═══ EXTRACTED MATERIAL
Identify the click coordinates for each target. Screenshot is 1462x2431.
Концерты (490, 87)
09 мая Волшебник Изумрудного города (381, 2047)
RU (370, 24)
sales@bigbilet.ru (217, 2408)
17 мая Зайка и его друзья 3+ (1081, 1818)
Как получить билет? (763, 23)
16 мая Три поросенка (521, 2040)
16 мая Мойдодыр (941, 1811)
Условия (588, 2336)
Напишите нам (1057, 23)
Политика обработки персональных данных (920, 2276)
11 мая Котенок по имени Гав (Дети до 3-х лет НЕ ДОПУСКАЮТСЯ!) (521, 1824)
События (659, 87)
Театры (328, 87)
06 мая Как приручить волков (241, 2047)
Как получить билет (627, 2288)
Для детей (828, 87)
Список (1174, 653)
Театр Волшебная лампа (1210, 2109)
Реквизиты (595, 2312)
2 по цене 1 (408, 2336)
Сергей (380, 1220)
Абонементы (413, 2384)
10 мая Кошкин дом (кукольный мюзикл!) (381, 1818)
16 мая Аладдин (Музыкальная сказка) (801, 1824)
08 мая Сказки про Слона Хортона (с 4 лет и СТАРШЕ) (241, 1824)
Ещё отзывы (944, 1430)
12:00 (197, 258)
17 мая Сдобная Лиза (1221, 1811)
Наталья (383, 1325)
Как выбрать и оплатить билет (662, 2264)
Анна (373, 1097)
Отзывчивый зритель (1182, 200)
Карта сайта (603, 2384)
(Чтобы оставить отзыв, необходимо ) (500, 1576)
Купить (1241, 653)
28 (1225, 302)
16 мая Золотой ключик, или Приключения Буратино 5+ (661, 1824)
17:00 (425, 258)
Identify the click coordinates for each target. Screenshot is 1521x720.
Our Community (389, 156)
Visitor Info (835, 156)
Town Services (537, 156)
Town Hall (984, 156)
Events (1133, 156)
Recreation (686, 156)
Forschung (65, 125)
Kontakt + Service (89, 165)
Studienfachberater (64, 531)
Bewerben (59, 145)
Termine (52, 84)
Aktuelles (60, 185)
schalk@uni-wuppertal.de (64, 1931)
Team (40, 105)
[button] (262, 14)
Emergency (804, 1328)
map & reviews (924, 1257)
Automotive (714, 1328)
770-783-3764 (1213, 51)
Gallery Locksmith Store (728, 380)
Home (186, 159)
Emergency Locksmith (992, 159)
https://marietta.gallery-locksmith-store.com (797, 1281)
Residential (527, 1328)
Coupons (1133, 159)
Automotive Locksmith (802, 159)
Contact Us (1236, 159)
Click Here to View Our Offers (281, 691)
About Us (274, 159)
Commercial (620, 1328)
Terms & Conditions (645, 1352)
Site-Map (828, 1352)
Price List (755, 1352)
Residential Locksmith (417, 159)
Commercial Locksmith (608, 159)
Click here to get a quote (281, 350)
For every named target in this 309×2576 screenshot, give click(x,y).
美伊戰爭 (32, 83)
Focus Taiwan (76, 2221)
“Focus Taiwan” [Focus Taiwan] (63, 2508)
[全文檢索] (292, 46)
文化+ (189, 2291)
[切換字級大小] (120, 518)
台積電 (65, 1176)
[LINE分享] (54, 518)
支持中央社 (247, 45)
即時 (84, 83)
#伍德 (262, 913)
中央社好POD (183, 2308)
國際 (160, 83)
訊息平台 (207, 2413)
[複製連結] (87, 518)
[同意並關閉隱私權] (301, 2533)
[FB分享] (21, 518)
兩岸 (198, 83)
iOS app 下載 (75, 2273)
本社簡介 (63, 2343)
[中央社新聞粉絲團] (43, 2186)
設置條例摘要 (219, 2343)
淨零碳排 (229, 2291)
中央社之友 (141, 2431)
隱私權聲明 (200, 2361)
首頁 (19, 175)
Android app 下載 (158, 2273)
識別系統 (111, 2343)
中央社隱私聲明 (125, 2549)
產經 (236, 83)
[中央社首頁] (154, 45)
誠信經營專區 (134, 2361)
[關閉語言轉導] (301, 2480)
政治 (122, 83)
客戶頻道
══════
WHAT NEEDS TO BE DONE. Copy the stretch of the records above that runs from the line with "11 мая Котенок" through the line with "Купить (1241, 653)". Both end lines belong in the copy, and nothing else does.

ANSWER.
11 мая Котенок по имени Гав (Дети до 3-х лет НЕ ДОПУСКАЮТСЯ!) (521, 1824)
События (659, 87)
Театры (328, 87)
06 мая Как приручить волков (241, 2047)
Как получить билет (627, 2288)
Для детей (828, 87)
Список (1174, 653)
Театр Волшебная лампа (1210, 2109)
Реквизиты (595, 2312)
2 по цене 1 (408, 2336)
Сергей (380, 1220)
Абонементы (413, 2384)
10 мая Кошкин дом (кукольный мюзикл!) (381, 1818)
16 мая Аладдин (Музыкальная сказка) (801, 1824)
08 мая Сказки про Слона Хортона (с 4 лет и СТАРШЕ) (241, 1824)
Ещё отзывы (944, 1430)
12:00 (197, 258)
17 мая Сдобная Лиза (1221, 1811)
Наталья (383, 1325)
Как выбрать и оплатить билет (662, 2264)
Анна (373, 1097)
Отзывчивый зритель (1182, 200)
Карта сайта (603, 2384)
(Чтобы оставить отзыв, необходимо ) (500, 1576)
Купить (1241, 653)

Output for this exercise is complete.